2. Retrieval + Response Generation

public String query(String sessionId, String question) {
        // save user message for UI history
        MessageEntity userMsg = new MessageEntity();
        userMsg.setSessionId(sessionId);
        userMsg.setRole("user");
        userMsg.setContent(question);
        messageRepo.save(userMsg);

        // 1. Retrieve similar documents
        SearchRequest request = SearchRequest.builder()
                .query(question)
                .topK(6)
                .filterExpression("session_id == '" + sessionId + "'")
                .build();
        List<Document> docs = vectorStore.similaritySearch(request);

        String context = docs.isEmpty() ? ""
                : docs.stream().map(Document::getText).collect(Collectors.joining("\n---\n"));

        // 2. Generate Response using ChatClient with Memory
        String systemText = "You are an AI assistant. Use the context to answer the question.\n" +
                "If the answer is not in the context, respond \"I don't have enough information.\"\n\n" +
                "Context:\n" + context;

        String answer = chatClient.prompt()
                .system(systemText)
                .user(question)
                .advisors(a -> a.param("chat_memory_conversation_id", sessionId)
                        .param("chat_memory_retrieve_size", 10))
                .call()
                .content();

        // save assistant message for UI history
        MessageEntity botMsg = new MessageEntity();
        botMsg.setSessionId(sessionId);
        botMsg.setRole("assistant");
        botMsg.setContent(answer);
        messageRepo.save(botMsg);

        return answer;
    }

Capabilities we’re using:

  • Top-K retrieval

  • Session filtering using metadata

  • Threshold-based recall filtering

  • Automatic embedding of the query


What to explore next ?

This is where Spring AI becomes more interesting than the standard Python RAG pipeline:

1. Model Context Protocol (MCP)

Standard, structured way for models to call tools or external data sources.

2. Function Calling

Let the LLM run Java methods — not hallucinate answers.
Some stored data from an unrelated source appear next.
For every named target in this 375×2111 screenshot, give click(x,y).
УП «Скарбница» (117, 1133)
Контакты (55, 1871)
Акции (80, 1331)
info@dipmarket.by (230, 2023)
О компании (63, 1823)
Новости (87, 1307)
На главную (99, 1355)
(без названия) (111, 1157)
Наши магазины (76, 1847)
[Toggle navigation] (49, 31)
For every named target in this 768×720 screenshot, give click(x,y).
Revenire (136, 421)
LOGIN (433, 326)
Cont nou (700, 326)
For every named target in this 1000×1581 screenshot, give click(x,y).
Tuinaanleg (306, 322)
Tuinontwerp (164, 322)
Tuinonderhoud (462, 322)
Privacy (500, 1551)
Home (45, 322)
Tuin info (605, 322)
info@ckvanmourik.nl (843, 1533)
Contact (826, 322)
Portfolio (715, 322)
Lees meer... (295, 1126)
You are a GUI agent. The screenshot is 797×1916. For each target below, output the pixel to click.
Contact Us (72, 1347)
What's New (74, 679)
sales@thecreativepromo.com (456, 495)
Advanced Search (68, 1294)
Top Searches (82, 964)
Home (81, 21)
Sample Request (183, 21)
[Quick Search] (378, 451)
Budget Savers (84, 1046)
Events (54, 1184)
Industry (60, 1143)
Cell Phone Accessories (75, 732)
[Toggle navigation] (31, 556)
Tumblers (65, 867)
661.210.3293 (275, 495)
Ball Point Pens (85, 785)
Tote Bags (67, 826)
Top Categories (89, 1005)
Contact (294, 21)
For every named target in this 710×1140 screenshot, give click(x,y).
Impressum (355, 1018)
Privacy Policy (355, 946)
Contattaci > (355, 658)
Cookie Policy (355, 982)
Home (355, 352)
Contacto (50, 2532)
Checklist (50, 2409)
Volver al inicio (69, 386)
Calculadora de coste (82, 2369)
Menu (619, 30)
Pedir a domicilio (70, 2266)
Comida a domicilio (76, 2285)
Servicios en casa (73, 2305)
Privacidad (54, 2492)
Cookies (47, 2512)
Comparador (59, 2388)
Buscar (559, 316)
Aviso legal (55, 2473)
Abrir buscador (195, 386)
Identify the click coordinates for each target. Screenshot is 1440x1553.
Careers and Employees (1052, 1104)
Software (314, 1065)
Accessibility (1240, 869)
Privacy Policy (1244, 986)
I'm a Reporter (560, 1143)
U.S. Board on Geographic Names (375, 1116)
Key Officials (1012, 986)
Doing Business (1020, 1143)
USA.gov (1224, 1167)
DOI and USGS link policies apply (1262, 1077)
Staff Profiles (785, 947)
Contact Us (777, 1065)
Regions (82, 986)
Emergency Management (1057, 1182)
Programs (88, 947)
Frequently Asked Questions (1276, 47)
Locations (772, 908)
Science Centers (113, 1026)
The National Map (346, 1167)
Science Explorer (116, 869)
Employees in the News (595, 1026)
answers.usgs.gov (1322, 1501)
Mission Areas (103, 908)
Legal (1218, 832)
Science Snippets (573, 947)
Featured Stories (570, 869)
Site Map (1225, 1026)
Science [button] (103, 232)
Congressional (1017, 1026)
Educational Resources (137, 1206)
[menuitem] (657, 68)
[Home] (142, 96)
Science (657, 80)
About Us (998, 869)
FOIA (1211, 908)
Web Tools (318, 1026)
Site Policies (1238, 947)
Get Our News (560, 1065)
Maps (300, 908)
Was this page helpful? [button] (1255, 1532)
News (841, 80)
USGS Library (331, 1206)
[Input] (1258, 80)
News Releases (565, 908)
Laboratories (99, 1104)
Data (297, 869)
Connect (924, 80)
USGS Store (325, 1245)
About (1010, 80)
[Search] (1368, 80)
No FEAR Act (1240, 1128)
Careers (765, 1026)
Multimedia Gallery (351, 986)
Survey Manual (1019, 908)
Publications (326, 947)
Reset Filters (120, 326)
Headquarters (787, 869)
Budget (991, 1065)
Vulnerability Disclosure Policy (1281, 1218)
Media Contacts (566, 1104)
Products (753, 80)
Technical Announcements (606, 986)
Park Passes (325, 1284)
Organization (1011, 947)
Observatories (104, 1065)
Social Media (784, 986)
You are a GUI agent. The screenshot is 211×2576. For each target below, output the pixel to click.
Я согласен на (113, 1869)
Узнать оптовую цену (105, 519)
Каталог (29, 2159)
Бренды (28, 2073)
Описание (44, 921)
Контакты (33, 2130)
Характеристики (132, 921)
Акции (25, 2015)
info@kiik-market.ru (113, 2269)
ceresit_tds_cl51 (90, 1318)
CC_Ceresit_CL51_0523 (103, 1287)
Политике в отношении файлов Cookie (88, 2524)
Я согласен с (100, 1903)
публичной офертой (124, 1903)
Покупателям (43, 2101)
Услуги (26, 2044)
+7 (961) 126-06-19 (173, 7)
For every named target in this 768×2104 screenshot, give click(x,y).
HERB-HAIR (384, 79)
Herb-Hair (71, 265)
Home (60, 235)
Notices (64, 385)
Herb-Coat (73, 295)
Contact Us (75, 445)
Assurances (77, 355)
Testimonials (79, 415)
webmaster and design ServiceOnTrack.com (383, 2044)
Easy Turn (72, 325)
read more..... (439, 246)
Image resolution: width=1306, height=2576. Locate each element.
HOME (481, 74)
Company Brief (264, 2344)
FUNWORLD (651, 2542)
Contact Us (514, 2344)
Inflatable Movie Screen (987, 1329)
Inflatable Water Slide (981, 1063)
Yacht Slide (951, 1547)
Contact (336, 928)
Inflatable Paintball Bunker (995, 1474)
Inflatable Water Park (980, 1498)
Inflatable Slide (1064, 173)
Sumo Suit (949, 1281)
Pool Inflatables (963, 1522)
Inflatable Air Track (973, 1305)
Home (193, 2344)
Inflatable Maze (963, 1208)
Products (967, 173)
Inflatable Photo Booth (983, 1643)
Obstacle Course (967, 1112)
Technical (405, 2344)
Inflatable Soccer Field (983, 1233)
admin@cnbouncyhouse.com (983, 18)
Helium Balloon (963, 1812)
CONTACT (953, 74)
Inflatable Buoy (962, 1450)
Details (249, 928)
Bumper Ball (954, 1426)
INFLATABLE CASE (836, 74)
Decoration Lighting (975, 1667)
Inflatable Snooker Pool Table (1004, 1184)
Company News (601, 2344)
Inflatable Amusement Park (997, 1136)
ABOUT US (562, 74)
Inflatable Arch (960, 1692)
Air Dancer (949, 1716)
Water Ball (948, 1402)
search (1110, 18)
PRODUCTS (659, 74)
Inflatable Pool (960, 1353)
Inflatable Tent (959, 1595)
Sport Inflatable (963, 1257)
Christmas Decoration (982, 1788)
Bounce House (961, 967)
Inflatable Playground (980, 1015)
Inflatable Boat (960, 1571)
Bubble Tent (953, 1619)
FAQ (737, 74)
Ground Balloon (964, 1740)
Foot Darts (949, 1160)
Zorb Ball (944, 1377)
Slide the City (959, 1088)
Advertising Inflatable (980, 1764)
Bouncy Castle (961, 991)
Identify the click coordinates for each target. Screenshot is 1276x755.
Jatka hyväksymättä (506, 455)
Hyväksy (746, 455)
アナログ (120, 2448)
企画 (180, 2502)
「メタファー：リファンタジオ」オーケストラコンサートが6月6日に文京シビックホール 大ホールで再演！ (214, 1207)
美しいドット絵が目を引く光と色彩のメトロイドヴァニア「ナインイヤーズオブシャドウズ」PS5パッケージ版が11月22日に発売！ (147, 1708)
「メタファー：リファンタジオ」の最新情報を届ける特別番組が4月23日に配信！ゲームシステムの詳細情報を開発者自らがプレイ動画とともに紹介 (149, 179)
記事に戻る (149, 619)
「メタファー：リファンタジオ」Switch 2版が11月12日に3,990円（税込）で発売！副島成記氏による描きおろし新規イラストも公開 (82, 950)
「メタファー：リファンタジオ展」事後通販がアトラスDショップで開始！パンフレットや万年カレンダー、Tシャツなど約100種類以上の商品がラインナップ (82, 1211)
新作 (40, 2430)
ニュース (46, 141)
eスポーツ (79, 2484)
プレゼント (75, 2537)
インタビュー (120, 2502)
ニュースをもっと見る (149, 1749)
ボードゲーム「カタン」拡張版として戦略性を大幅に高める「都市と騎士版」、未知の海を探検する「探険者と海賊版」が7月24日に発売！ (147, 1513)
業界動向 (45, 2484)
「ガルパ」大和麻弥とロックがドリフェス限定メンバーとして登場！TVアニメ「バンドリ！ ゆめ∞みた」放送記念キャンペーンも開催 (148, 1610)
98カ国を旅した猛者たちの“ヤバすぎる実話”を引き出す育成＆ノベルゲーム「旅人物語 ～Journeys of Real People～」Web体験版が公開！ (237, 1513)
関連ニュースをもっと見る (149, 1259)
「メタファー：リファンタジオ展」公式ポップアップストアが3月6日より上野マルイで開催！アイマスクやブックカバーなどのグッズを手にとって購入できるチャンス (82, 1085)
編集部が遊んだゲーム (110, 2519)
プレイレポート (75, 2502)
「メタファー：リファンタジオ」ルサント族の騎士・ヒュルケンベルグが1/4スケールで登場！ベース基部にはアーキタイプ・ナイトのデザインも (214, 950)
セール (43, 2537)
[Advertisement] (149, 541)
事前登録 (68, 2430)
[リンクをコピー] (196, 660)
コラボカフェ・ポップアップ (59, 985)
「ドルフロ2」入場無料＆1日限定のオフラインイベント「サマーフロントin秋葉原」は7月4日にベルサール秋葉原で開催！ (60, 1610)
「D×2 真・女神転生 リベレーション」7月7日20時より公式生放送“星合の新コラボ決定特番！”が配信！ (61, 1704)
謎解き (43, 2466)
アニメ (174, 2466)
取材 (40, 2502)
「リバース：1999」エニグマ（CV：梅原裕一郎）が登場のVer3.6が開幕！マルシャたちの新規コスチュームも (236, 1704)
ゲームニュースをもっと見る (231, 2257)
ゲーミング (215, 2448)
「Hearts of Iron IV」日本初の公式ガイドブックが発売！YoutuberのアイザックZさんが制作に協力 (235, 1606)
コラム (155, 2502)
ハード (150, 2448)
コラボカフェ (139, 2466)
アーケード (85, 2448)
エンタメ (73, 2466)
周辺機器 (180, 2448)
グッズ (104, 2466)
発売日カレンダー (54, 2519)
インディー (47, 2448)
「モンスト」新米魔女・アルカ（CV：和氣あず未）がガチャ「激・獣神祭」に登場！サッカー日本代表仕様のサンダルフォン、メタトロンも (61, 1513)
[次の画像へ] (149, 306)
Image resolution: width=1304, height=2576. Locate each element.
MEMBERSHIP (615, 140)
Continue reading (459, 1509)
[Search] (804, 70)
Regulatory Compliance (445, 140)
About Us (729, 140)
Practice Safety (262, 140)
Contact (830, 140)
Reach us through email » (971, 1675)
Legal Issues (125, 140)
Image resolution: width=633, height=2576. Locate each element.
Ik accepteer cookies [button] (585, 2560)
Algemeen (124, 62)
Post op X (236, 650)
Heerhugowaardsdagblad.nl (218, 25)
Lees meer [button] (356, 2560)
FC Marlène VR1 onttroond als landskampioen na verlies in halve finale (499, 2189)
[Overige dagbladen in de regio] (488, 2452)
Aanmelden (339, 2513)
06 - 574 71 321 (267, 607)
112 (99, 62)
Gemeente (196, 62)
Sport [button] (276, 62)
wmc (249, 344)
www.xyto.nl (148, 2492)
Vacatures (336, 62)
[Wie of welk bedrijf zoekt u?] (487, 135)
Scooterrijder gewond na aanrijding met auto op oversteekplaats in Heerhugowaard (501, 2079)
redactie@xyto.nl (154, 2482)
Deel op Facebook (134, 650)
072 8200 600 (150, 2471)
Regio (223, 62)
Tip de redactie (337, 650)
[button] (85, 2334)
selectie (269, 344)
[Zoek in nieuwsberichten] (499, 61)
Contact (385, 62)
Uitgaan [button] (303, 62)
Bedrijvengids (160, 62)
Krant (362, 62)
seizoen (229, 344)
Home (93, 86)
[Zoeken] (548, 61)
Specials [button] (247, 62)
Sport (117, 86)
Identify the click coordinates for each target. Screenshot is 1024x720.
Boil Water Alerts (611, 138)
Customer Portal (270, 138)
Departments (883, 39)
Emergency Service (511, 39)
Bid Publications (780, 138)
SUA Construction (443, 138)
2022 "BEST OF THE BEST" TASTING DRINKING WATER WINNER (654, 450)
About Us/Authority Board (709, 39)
This is how you move from RAG → agentic systems.

3. Multimodal ingestion

Images, tables, audio — not just text.

4. RAG evaluation framework

Automated scoring of answer accuracy, relevance, and grounding.


Demo & Source Code

📦 GitHub Repository: https://github.com/tpushkarsingh/rag_springai

🌐 Read more tutorials: https://blog.slayitcoder.in

💼 Connect with me on LinkedIn: https://www.linkedin.com/in/tpushkarsingh


Final Take

Spring AI finally gives Java developers a clean, maintainable, production-grade path to build RAG systems — without reinventing every AI primitive. If you’ve written enough glue code in Python, this feels refreshing.

And more importantly: This setup is stable enough to form the base of a real RAG product.